For one brief and fleeting moment, Rebecca had thought she could actually trust the shifter to be her ally in this. That she could let herself get close, open up, share with him how she really felt without fear of judgment, or of his deepening suspicion, or of the barrage of interrogating questions he otherwise would have thrown at her.
One moment, weeks ago, when she might actually have found something meaningful with another person. Right before everything blew up in her face.
The kiss. The elven rune on Maxwell’s chest. All these attacks on Shade’s operatives and any business contacts even remotely affiliated with her task force in any way.
Now, she couldn’t even trust him to tell her the full truth while they worked in tandem to solve the threatening question of who was doing this to them and why.
They would work together for Shade’s common good, because it was necessary. Maxwell could suggest all manner of additional possibilities as to why this was happening to them now, though none of those suggestions offered any viable solutions.
But deep down, Rebecca knew he still suspected her of far more than he was willing to admit out loud.
He thought these attacks might not have anything to do with Shade specifically, yet her Head of Security didn’t believe in coincidences. One of those statements had to be a lie.
If this wasn’t about Shade and Maxwell didn’t buy his own reasoning that this could all be a fluke, it meant only one thing.
It meant that at his core, in some hidden part of him, Maxwell Hannigan did believe Rebecca was at fault for this awful situation. Maybe not directly, but in some other way.
He wouldn’t say it to her face. Of course not. But he would watch her now as intently as he had before and after she’d taken command. He would weigh his findings against his own personal beliefs and agenda, and if that continued long enough, they’d find themselves at each other’s throats again.
Maybe even with far more detrimental consequences than last time.
No matter how hard she tried to improve things for this task force, the fact was, Rebecca Bloodshadow had inevitably made everything worse.
She and Maxwell had gone right back to the beginning, as if nothing between them had ever happened.

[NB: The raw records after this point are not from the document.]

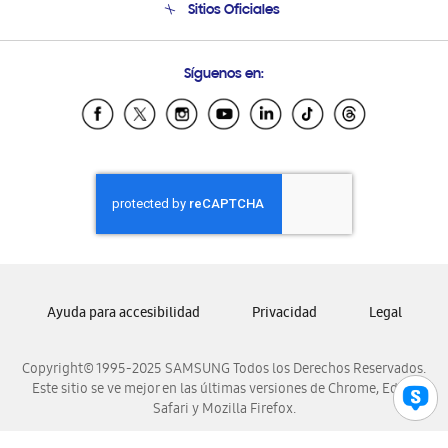
Sitios Oficiales
Condiciones de Compra
Soporte vía eMail
Preguntas Frecuentes
Samsung Costa Rica
Síguenos en:
Samsung Ecuador
Samsung El Salvador
Samsung Guatemala
Samsung Honduras
Samsung Nicaragua
Samsung Panamá
Samsung República Dominicana
Samsung Venezuela
Ayuda para accesibilidad
Privacidad
Legal
Copyright© 1995-2025 SAMSUNG Todos los Derechos Reservados.
Este sitio se ve mejor en las últimas versiones de Chrome, Edge,
Safari y Mozilla Firefox.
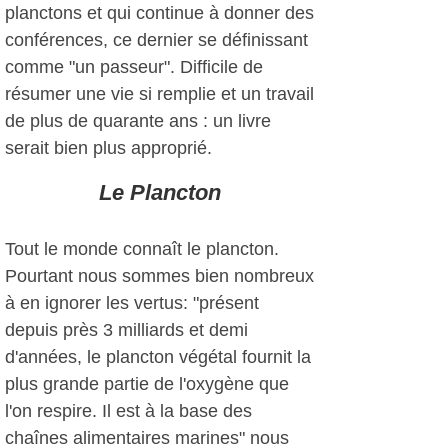
planctons et qui continue à donner des
conférences, ce dernier se définissant
comme "un passeur". Difficile de
résumer une vie si remplie et un travail
de plus de quarante ans : un livre
serait bien plus approprié.
Le Plancton
Tout le monde connaît le plancton.
Pourtant nous sommes bien nombreux
à en ignorer les vertus: "présent
depuis près 3 milliards et demi
d'années, le plancton végétal fournit la
plus grande partie de l'oxygène que
l'on respire. Il est à la base des
chaînes alimentaires marines" nous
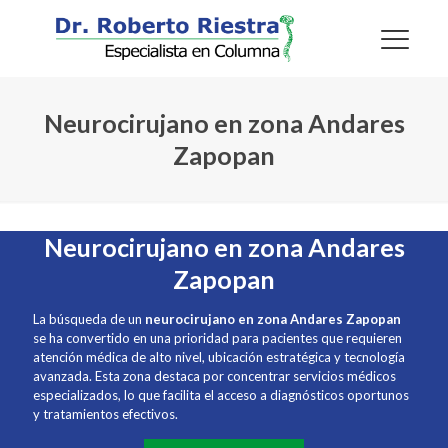
Neurocirujano en zona Andares
Zapopan
Neurocirujano en zona Andares
Zapopan
La búsqueda de un
neurocirujano en zona Andares Zapopan
se ha convertido en una prioridad para pacientes que requieren
atención médica de alto nivel, ubicación estratégica y tecnología
avanzada. Esta zona destaca por concentrar servicios médicos
especializados, lo que facilita el acceso a diagnósticos oportunos
y tratamientos efectivos.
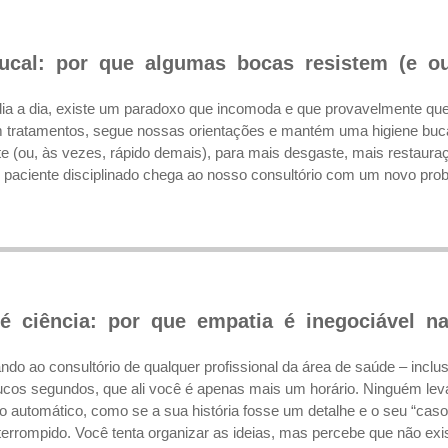
Bucal: por que algumas bocas resistem (e o
ia a dia, existe um paradoxo que incomoda e que provavelmente que v
em tratamentos, segue nossas orientações e mantém uma higiene b
e (ou, às vezes, rápido demais), para mais desgaste, mais restauraç
 paciente disciplinado chega ao nosso consultório com um novo prob
é ciência: por que empatia é inegociável n
do ao consultório de qualquer profissional da área de saúde – inclusi
cos segundos, que ali você é apenas mais um horário. Ninguém lev
automático, como se a sua história fosse um detalhe e o seu “caso
terrompido. Você tenta organizar as ideias, mas percebe que não exis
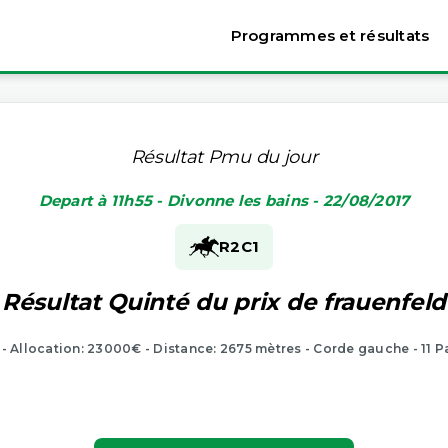
Programmes et résultats
Résultat Pmu du jour
Depart à 11h55 - Divonne les bains - 22/08/2017
R2
C1
Résultat Quinté du prix de frauenfeld
- Allocation: 23000€ - Distance: 2675 mètres - Corde gauche - 11 P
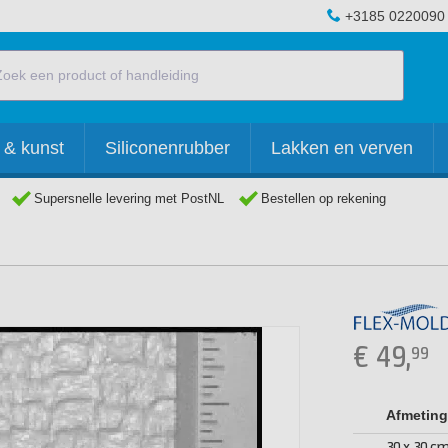
+3185 0220090
 & kunst
Siliconenrubber
Lakken en verven
Supersnelle levering met PostNL
Bestellen op rekening
€
49,
99
Afmeting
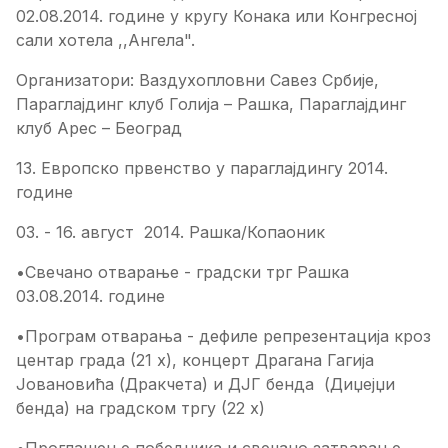
02.08.2014. године у кругу Конака или Конгресној
сали хотела ,,Ангела".
Организатори: Ваздухопловни Савез Србије,
Параглајдинг клуб Голија – Рашка, Параглајдинг
клуб Арес – Београд
13. Европско првенство у параглајдингу 2014.
године
03. - 16. август 2014. Рашка/Копаоник
•
Свечано отварање - градски трг Рашка
03.08.2014. године
•Програм отварања - дефиле репрезентација кроз
центар града (21 х), концерт Драгана Гагија
Јовановића (Дракчета) и ДЈГ бенда (Диџејџи
бенда) на градском тргу (22 х)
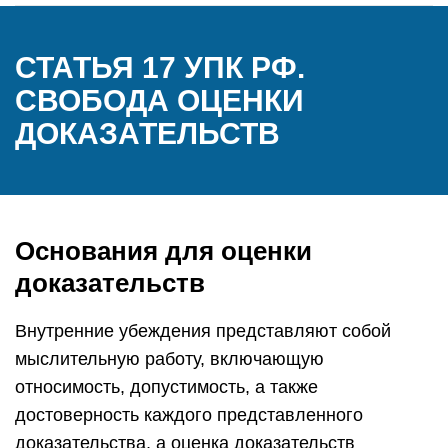
СТАТЬЯ 17 УПК РФ.
СВОБОДА ОЦЕНКИ
ДОКАЗАТЕЛЬСТВ
Основания для оценки
доказательств
Внутренние убеждения представляют собой
мыслительную работу, включающую
относимость, допустимость, а также
достоверность каждого представленного
доказательства, а оценка доказательств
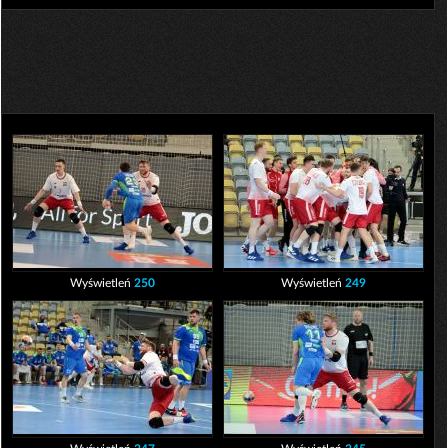
Wyświetleń
250
Wyświetleń
249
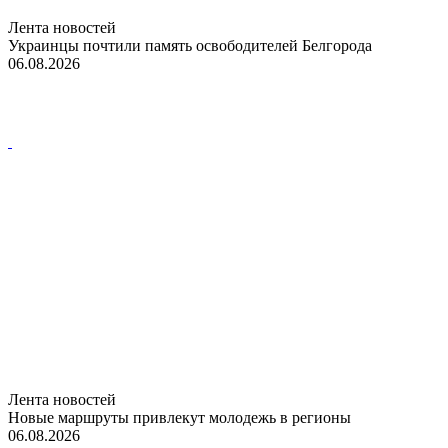
Лента новостей
Украинцы почтили память освободителей Белгорода
06.08.2026
Лента новостей
Новые маршруты привлекут молодежь в регионы
06.08.2026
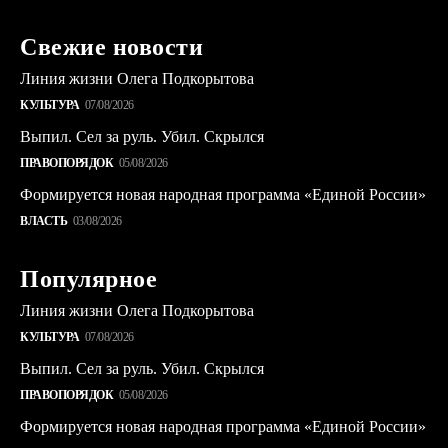
Свежие новости
Линия жизни Олега Подкорытова
КУЛЬТУРА
07/08/2026
Выпил. Сел за руль. Убил. Скрылся
ПРАВОПОРЯДОК
05/08/2026
Формируется новая народная программа «Единой России»
ВЛАСТЬ
03/08/2026
Популярное
Линия жизни Олега Подкорытова
КУЛЬТУРА
07/08/2026
Выпил. Сел за руль. Убил. Скрылся
ПРАВОПОРЯДОК
05/08/2026
Формируется новая народная программа «Единой России»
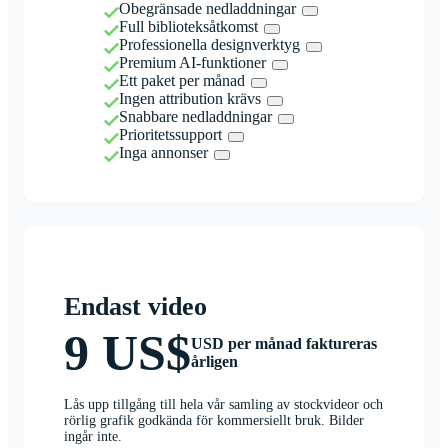
Obegränsade nedladdningar
Full biblioteksåtkomst
Professionella designverktyg
Premium AI-funktioner
Ett paket per månad
Ingen attribution krävs
Snabbare nedladdningar
Prioritetssupport
Inga annonser
Endast video
9 US$
USD per månad faktureras
årligen
Lås upp tillgång till hela vår samling av stockvideor och
rörlig grafik godkända för kommersiellt bruk. Bilder
ingår inte.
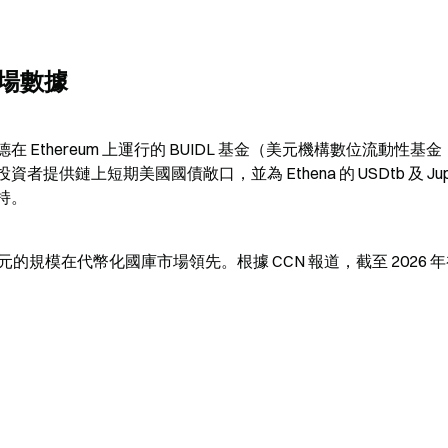
市場數據
貝萊德在 Ethereum 上運行的 BUIDL 基金（美元機構數位流動性基金
提供鏈上短期美國國債敞口，並為 Ethena 的 USDtb 及 Jupit
支持。
9 億美元的規模在代幣化國庫市場領先。根據 CCN 報道，截至 2026 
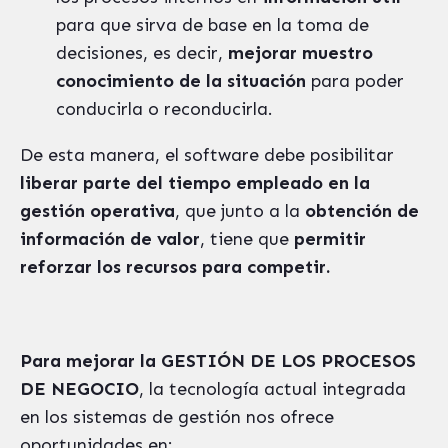
para que sirva de base en la toma de
decisiones, es decir,
mejorar muestro
conocimiento de la situación
para poder
conducirla o reconducirla.
De esta manera, el software debe posibilitar
liberar parte del tiempo empleado en la
gestión operativa
, que junto a la
obtención de
información de valor
, tiene que
permitir
reforzar los recursos para competir.
Para mejorar la GESTIÓN DE LOS PROCESOS
DE NEGOCIO
, la tecnología actual integrada
en los sistemas de gestión nos ofrece
oportunidades en:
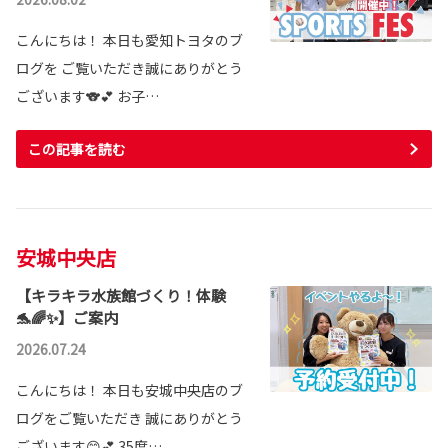
こんにちは！ 本日も愛知トヨタのブ
ログを ご覧いただき誠にありがとう
ございます🐨💕 お子…
この記事を読む
安城中央店
【キラキラ水族館づくり！体験
🐬🌈✨】ご案内
2026.07.24
こんにちは！ 本日も安城中央店のブ
ログをご覧いただき 誠にありがとう
ございます😊💕 35度…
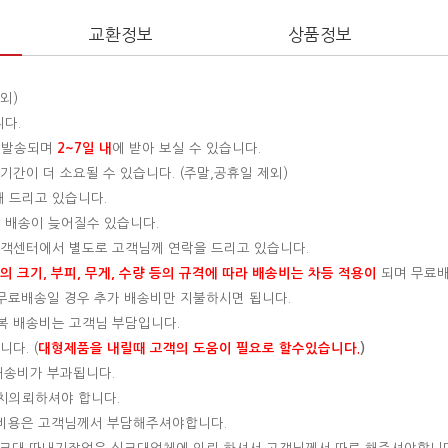
교환정보
상품정보
외)
니다.
 발송되며
2~7일 내
에 받아 보실 수 있습니다.
간이 더 소요될 수 있습니다. (주말,공휴일 제외)
해 드리고 있습니다.
 배송이 늦어질수 있습니다.
 고객센터에서 별도로 고객님께 연락을 드리고 있습니다.
 크기, 부피, 무게, 수량 등의 규격에 따라 배송비는 차등 적용이
되며 무료
, 무료배송일 경우 추가 배송비만 지불하시면 됩니다.
왕복 배송비는 고객님 부담입니다.
다. (
대형제품을 내릴때 고객의 도움이 필요로 할수있습니다.
)
 배송비가 부과됩니다.
설치의뢰하셔야 합니다.
는 비용은 고객님께서 부담해주셔야합니다.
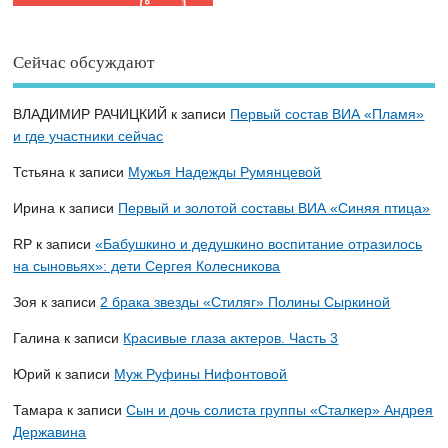
Сейчас обсуждают
ВЛАДИМИР РАЧИЦКИЙ
к записи
Первый состав ВИА «Пламя»
и где участники сейчас
Тстьяна
к записи
Мужья Надежды Румянцевой
Ирина
к записи
Первый и золотой составы ВИА «Синяя птица»
RP
к записи
«Бабушкино и дедушкино воспитание отразилось
на сыновьях»: дети Сергея Колесникова
Зоя
к записи
2 брака звезды «Стиляг» Полины Сыркиной
Галина
к записи
Красивые глаза актеров. Часть 3
Юрий
к записи
Муж Руфины Нифонтовой
Тамара
к записи
Сын и дочь солиста группы «Сталкер» Андрея
Державина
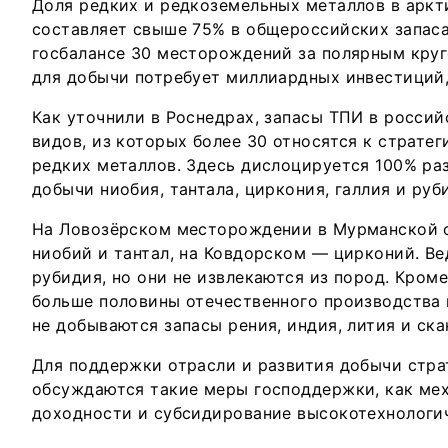
Доля редких и редкоземельных металлов в аркт
составляет свыше 75% в общероссийских запаса
госбалансе 30 месторождений за полярным круг
для добычи потребует миллиардных инвестици
Как уточнили в Роснедрах, запасы ТПИ в росси
видов, из которых более 30 относятся к стратег
редких металлов. Здесь дислоцируется 100% р
добычи ниобия, тантала, циркония, галлия и руб
На Ловозёрском месторождении в Мурманской 
ниобий и тантал, на Ковдорском — цирконий. Ве
рубидия, но они не извлекаются из пород. Кроме
больше половины отечественного производства ц
не добываются запасы рения, индия, лития и ска
Для поддержки отрасли и развития добычи стра
обсуждаются такие меры господдержки, как ме
доходности и субсидирование высокотехнологи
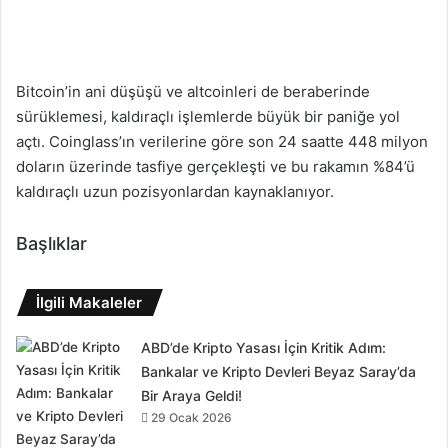
Bitcoin’in ani düşüşü ve altcoinleri de beraberinde
sürüklemesi, kaldıraçlı işlemlerde büyük bir paniğe yol
açtı. Coinglass’ın verilerine göre son 24 saatte 448 milyon
doların üzerinde tasfiye gerçekleşti ve bu rakamın %84’ü
kaldıraçlı uzun pozisyonlardan kaynaklanıyor.
Başlıklar
İlgili Makaleler
ABD’de Kripto Yasası İçin Kritik Adım:
Bankalar ve Kripto Devleri Beyaz Saray’da
Bir Araya Geldi!
29 Ocak 2026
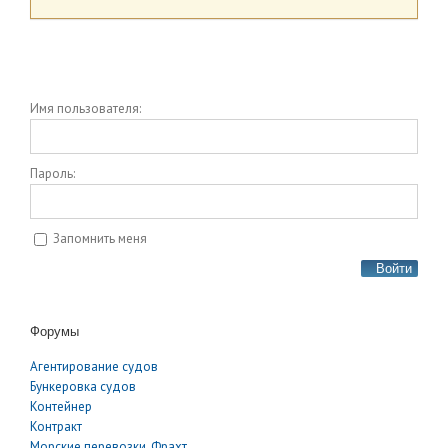
Имя пользователя:
Пароль:
Запомнить меня
Войти
Форумы
Агентирование судов
Бункеровка судов
Контейнер
Контракт
Морские перевозки, Фрахт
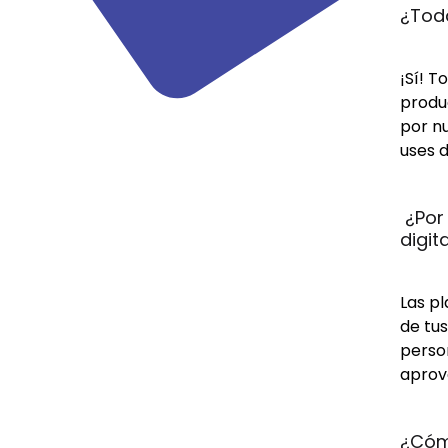
¿Toda
¡Sí! T
produc
por n
uses d
 ¿Por
digit
Las pl
de tus
person
aprov
¿Cómo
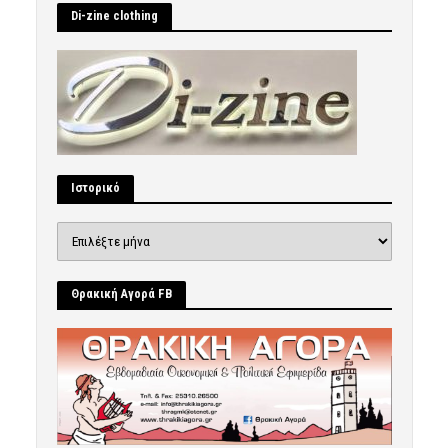
Di-zine clothing
Ιστορικό
Ιστορικό
Θρακική Αγορά FB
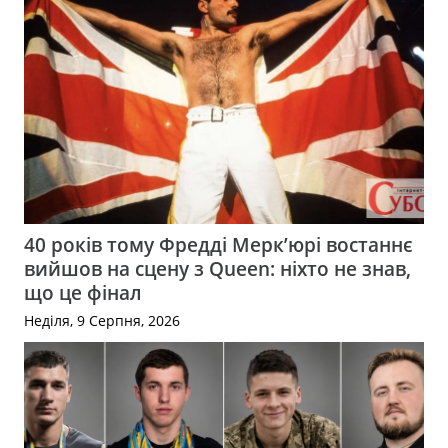
40 років тому Фредді Мерк’юрі востаннє
вийшов на сцену з Queen: ніхто не знав,
що це фінал
Неділя, 9 Серпня, 2026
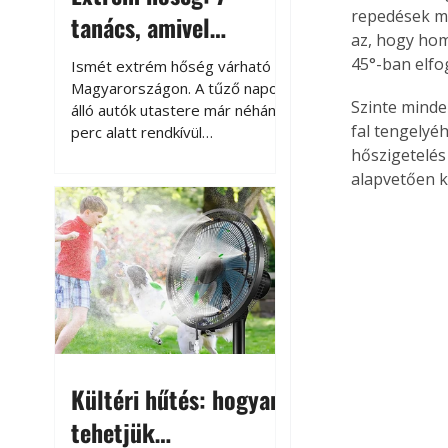
repedések me
tanács, amivel
az, hogy hom
megóvhatjuk
45°-ban elfo
Ismét extrém hőség várható
autónkat a nyári
Magyarországon. A tűző napon
Szinte minde
álló autók utastere már néhány
károktól
fal tengelyéh
perc alatt rendkívül
felmelegszik, és rövid időn belül
hőszigetelé
akár a 60-70 °C-ot is
alapvetően 
megközelítheti. Ez nemcsak a
beszállást teszi kellemetlenné,
hanem az autó állapotára és a
benne hagyott tárgyakra is
káros hatással lehet. Néhány
egyszerű óvintézkedéssel
azonban jelentősen
csökkenthetjük a hőség káros
hatásait.
Kültéri hűtés: hogyan
tehetjük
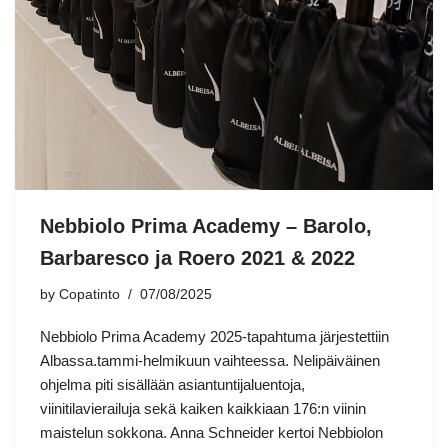
Nebbiolo Prima Academy – Barolo,
Barbaresco ja Roero 2021 & 2022
by
Copatinto
07/08/2025
Nebbiolo Prima Academy 2025-tapahtuma järjestettiin
Albassa.tammi-helmikuun vaihteessa. Nelipäiväinen
ohjelma piti sisällään asiantuntijaluentoja,
viinitilavierailuja sekä kaiken kaikkiaan 176:n viinin
maistelun sokkona. Anna Schneider kertoi Nebbiolon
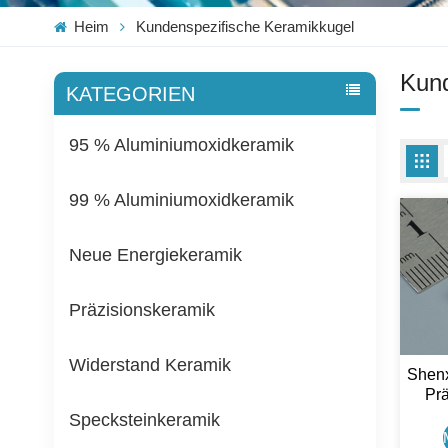
Heim
Kundenspezifische Keramikkugel
Kund
KATEGORIEN
95 % Aluminiumoxidkeramik
99 % Aluminiumoxidkeramik
Neue Energiekeramik
Präzisionskeramik
Widerstand Keramik
Shenx
Prä
Ke
Specksteinkeramik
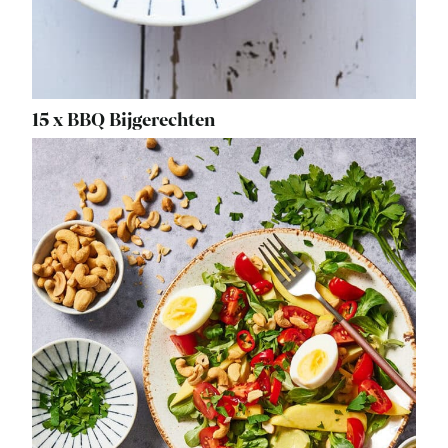
15 x BBQ Bijgerechten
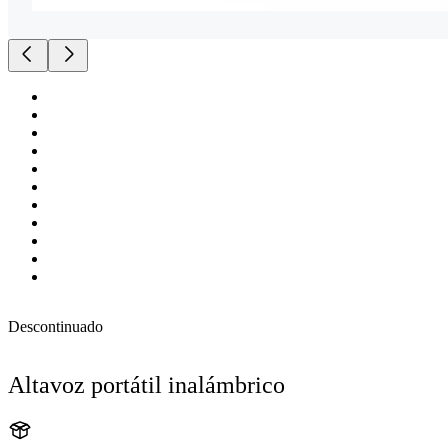
Descontinuado
Altavoz portátil inalámbrico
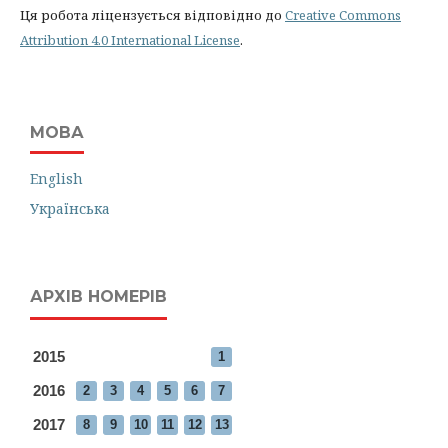
Ця робота ліцензується відповідно до
Creative Commons
Attribution 4.0 International License
.
МОВА
English
Українська
АРХІВ НОМЕРІВ
2015
1
2016
2
3
4
5
6
7
2017
8
9
10
11
12
13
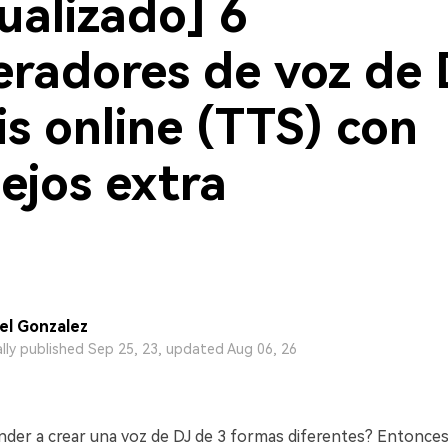
ualizado] 6
radores de voz de 
is online (TTS) con
ejos extra
l Gonzalez
ally published Sep 25, 23, updated Aug 06, 26
nder a crear una voz de DJ de 3 formas diferentes? Entonces,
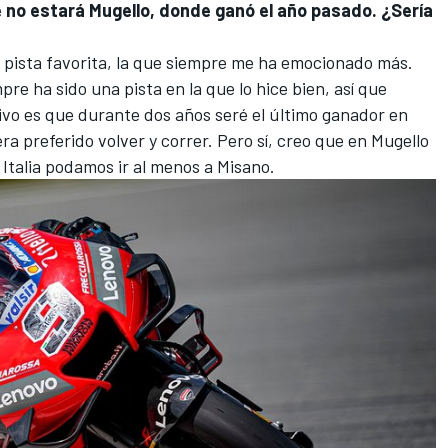
e no estará Mugello, donde ganó el año pasado. ¿Sería
 pista favorita, la que siempre me ha emocionado más.
pre ha sido una pista en la que lo hice bien, así que
ivo es que durante dos años seré el último ganador en
a preferido volver y correr. Pero sí, creo que en Mugello
Italia podamos ir al menos a Misano.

This time, though, Maxwell had placed himself front and center in all her affairs, as her bodyguard and right-hand man, her second in command, who hardly left her side.
He’d declared it to her himself several times over. The shifter owed her a life debt, which he fully intended to repay.
Whether that became anything more than their strict working relationship together—romantic or otherwise—Rebecca believed he would keep that vow.
Even if he thought she was solely to blame for the larger unknown threat Shade faced.
Rebecca might have taken that in stride if it weren’t for one major difference.
It wasn’t much, but she knew more about the shifter now than she had when he’d sworn that vow to her and given her his life.
That tattoo on his chest changed everything. The elven rune connecting a lone shifter to ideologies and elven politics and ancient alliances to which no shifter had any right to be connected.
If the time ever came, Rebecca didn’t know whether she could accept Maxwell’s decision to fulfill that life debt, knowing what she knew now.
Would she let him fulfill his end of it when she was constantly wondering whether he’d already betrayed her and Shade? If there was the smallest chance Maxwell Hannigan himself might actually be behind all this?
The answer wouldn’t reveal itself now. Not like this. Not when she needed it to, while her Head of Security stood beside her, watching her dubiously. While the flaring tingle of that energetic pull between them intensified and heightened and tempted her body to submit to what her rational mind knew she could never embrace.
Not like this.
All Rebecca knew now was that if they didn’t get ahead of the coming danger soon, even by a single step, they were all fucked.